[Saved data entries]

┄┄┄┄┄┄┄┄┄┄┄┄┄┄┄┄┄┄┄┄

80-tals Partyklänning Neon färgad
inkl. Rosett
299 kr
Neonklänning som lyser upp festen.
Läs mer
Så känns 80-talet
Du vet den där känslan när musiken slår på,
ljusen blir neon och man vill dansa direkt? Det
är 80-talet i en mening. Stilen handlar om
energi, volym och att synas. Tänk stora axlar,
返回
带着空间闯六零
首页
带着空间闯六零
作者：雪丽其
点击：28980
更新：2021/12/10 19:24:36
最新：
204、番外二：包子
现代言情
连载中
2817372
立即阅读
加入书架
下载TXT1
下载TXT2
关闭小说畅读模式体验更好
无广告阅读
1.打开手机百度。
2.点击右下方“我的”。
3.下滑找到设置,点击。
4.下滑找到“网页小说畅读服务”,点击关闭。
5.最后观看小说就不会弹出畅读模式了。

┄┄┄┄┄┄┄┄┄┄┄┄┄┄┄┄┄┄┄┄

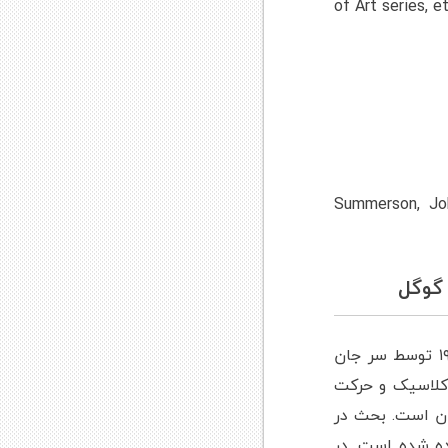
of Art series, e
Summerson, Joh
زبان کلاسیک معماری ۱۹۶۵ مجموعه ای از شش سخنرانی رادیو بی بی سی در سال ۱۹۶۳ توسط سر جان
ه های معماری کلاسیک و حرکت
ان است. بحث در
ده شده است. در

┄┄┄┄┄┄┄┄┄┄┄┄┄┄┄┄┄┄┄┄

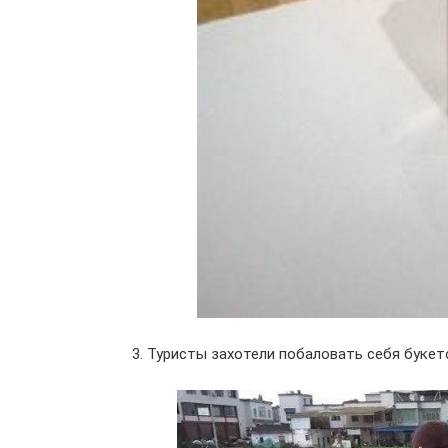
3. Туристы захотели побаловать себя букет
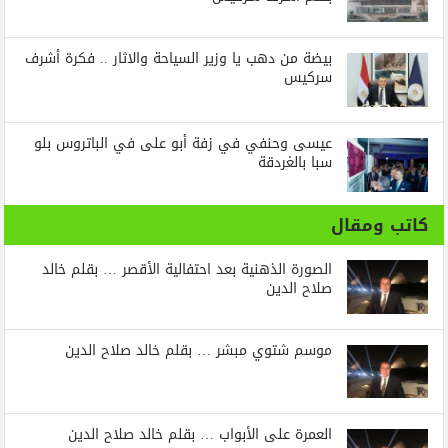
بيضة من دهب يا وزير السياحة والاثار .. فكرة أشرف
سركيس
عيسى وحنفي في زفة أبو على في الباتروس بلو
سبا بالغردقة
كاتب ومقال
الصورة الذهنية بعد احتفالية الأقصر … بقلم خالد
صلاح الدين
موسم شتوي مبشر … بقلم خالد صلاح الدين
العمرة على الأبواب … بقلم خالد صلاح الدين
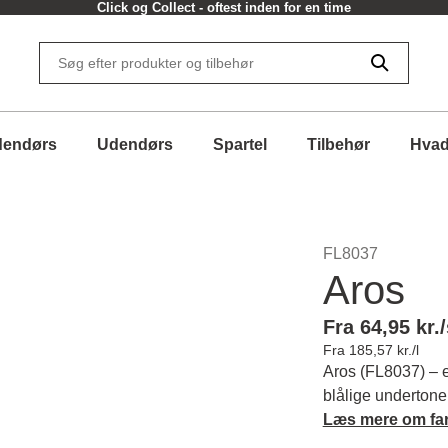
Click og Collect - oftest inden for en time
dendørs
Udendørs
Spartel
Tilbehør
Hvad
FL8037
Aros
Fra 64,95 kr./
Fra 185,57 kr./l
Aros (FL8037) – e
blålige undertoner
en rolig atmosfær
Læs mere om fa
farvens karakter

┄┄┄┄┄┄┄┄┄┄┄┄┄┄┄┄┄┄┄┄

Report each line of the records that holds the word "بقلم".

**Final answer**
الصورة الذهنية بعد احتفالية الأقصر … بقلم خالد
موسم شتوي مبشر … بقلم خالد صلاح الدين
العمرة على الأبواب … بقلم خالد صلاح الدين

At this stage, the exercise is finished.